02 — Introduction: The Fertilizer Plot Twist Nobody Saw Coming
You Can’t Hire or Fire the Fertilizer Guy When You’re the Government Itself
Let’s start with a fact that would make any private equity firm weep blood: National Fertilizer Limited (NFL) is a CPSE. A Central Public Sector Enterprise. The Government of India owns 74.71% of the stock. The CFO retired on March 1, 2026. A replacement was assigned. New plants worth ₹100+ crores get approved like they’re adding a bathroom to a farmhouse. Democracy in spreadsheet form.

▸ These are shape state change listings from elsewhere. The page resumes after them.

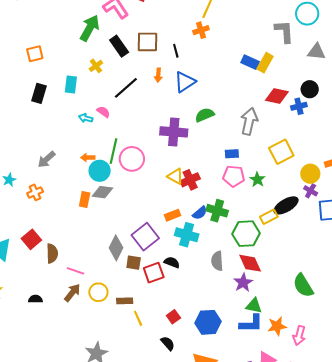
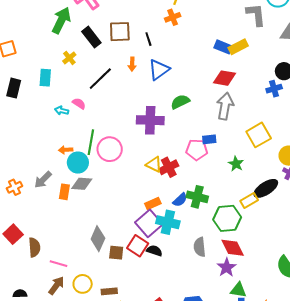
yellow rectangle: (265, 63) -> (238, 47), turned 36
red diamond: (277, 96) -> (224, 78), moved
gray arrow: (46, 159) -> (43, 180), moved
pink pentagon: (234, 176) -> (197, 150), moved
purple square: (145, 237) -> (149, 223), moved
red square: (154, 273) -> (138, 246), moved, turned -35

The business: manufacture and sell urea (₹21,624 Cr TTM revenue). Plus tiny bits of industrial chemicals, seeds, and agrochemicals nobody cares about. The core problem: urea is a regulated commodity in a subsidy-dependent market. The government sets prices. If your production cost exceeds the government’s set price, the difference is supposed to come from subsidy. If the subsidy doesn’t arrive, you borrow. If your debt ratio explodes, you pray harder. Some quarters the subsidy arrives. Some quarters it doesn’t. Quarterly EPS swings like a Delhi monsoon — violent, unpredictable, and devastating.

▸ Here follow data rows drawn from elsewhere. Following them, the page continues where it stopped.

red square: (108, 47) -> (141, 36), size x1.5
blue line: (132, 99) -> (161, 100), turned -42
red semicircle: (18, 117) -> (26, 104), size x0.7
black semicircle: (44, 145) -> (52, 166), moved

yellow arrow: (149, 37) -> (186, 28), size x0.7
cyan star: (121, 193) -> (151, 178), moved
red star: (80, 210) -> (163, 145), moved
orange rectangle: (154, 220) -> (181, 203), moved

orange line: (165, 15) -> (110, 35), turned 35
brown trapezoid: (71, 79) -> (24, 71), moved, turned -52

Q3 FY26 (Dec 2025) delivered ₹135 Cr PAT on ₹6,870 Cr revenue. A decent recovery from Q2’s ₹36 Cr loss. Debt is down 50% from FY22’s ₹7,645 Cr to FY25’s ₹2,001 Cr (then rebounded to ₹4,537 Cr in Sep 2025 because subsidy delays resumed). The company is investing ₹572 Cr in a new ammonia-urea plant in Assam. The new Director (Finance) took charge in March 2026. Somewhere in Punjab, a farmer got cheaper urea because of this. Somewhere else, that same farmer got annoyed about something unrelated (weather, politics, inflation). The cycle continues.
ICRA Rating Context (May 2025): ICRA reaffirmed NFL’s [ICRA]AA (Stable) rating, citing “steady demand for urea,” “leadership position,” and “exceptional financial flexibility arising out of NFL’s strategic importance to the Government.” Translation: This company is too-politically-important-to-fail as long as farmers need votes and votes need cheap urea.
03 — Business Model: The Great Subsidy Hostage Negotiation
They Make Urea. The Government Decides If It’s Profitable. This Is Not A Business. This Is Public Service Wearing A Tie.